TEMPO Interaktif, Jakarta – Lembaga pemerhati anggaran Indonesia Budget Center menilai banyaknya rancangan undang-undang yang masuk dalam Program Legislasi Nasional 2009-2014 berpotensi memboroskan uang negara.
Peneliti Indonesia Budget Center Roy Salam mengatakan, anggaran yang dibutuhkan untuk membahas 248 rancangan undang-undang selama lima tahun mencapai Rp 1,24 triliun. Bahkan, bisa saja anggaran itu bertambah jika alokasi Rp 5 miliar per rancangan undang-undang dinaikkan. “Pada periode lalu, anggaran legislasi terus dinaikkan,” kata Roy saat dihubungi, Ahad (29/11).

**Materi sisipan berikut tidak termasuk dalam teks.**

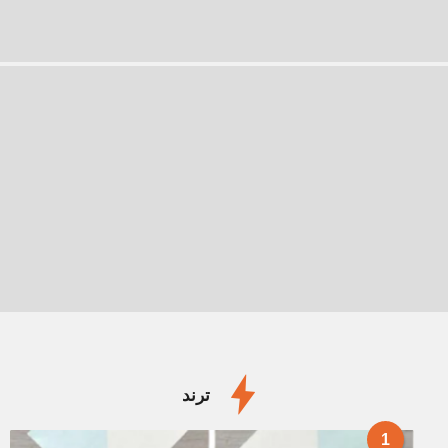
ترند
1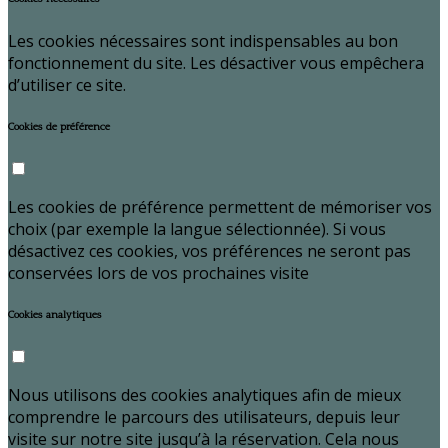
Les cookies nécessaires sont indispensables au bon
fonctionnement du site. Les désactiver vous empêchera
d’utiliser ce site.
Cookies de préférence
Les cookies de préférence permettent de mémoriser vos
choix (par exemple la langue sélectionnée). Si vous
désactivez ces cookies, vos préférences ne seront pas
conservées lors de vos prochaines visite
Cookies analytiques
Nous utilisons des cookies analytiques afin de mieux
comprendre le parcours des utilisateurs, depuis leur
visite sur notre site jusqu’à la réservation. Cela nous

Menurut dia, jumlah rancangan yang dibahas masih terlalu besar. Ia memperkirakan, target itu tak akan tercapai. Perkiraan ini didasarkan pada kegagalan DPR periode lalu mencapai target 311 undang-undang.
Di sisi lain, kualitas undang-undang yang dihasilkan tak sepadan dengan dana yang dikeluarkan. Ia mencontohkan, pada periode lalu paket undang-undang politik seperti Undang-undang No 10 tahun 2008 tentang Pemilihan Umum Legislatif diuji materi di Mahkamah Konstitusi. “Banyak pasal dibatalkan karena kualitas undang-undangnya buruk,” ujarnya.
Pada akhirnya, Roy melanjutkan, pembahasan rancangan hanya menjadi sarana memperkaya anggota Dewan. Begitu rancangan mulai dibahas, tiap legislator langsung menerima honor pembahasan.
Masalahnya, belum tentu rancangan itu selesai dibahas dalam lima tahun. Jika tak selesai juga, rancangan itu harus dibahas dari awal lagi oleh anggota DPR periode berikutnya. Pembahasan yang tak selesai mengakibatkan uang negara hilang sia-sia.
Roy mendesak DPR memperbaiki mekanisme pembahasan rancangan undang-undang. DPR, kata dia, tak lagi memiliki alasan tak menyelesaikan pembahasan rancangan karena anggaran legislasi sudah sangat besar.
Kualitas undang-undang yang dihasilkan juga harus terjaga. Caranya, dengan meningkatkan partisipasi masyarakat. Selama ini, kata dia, masyarakat jarang dilibatkan dalam pembahasan rancangan. “DPR harus mengubah tata-tertib sehingga peran masyarakat bisa dimaksimalkan," tegasnyaa.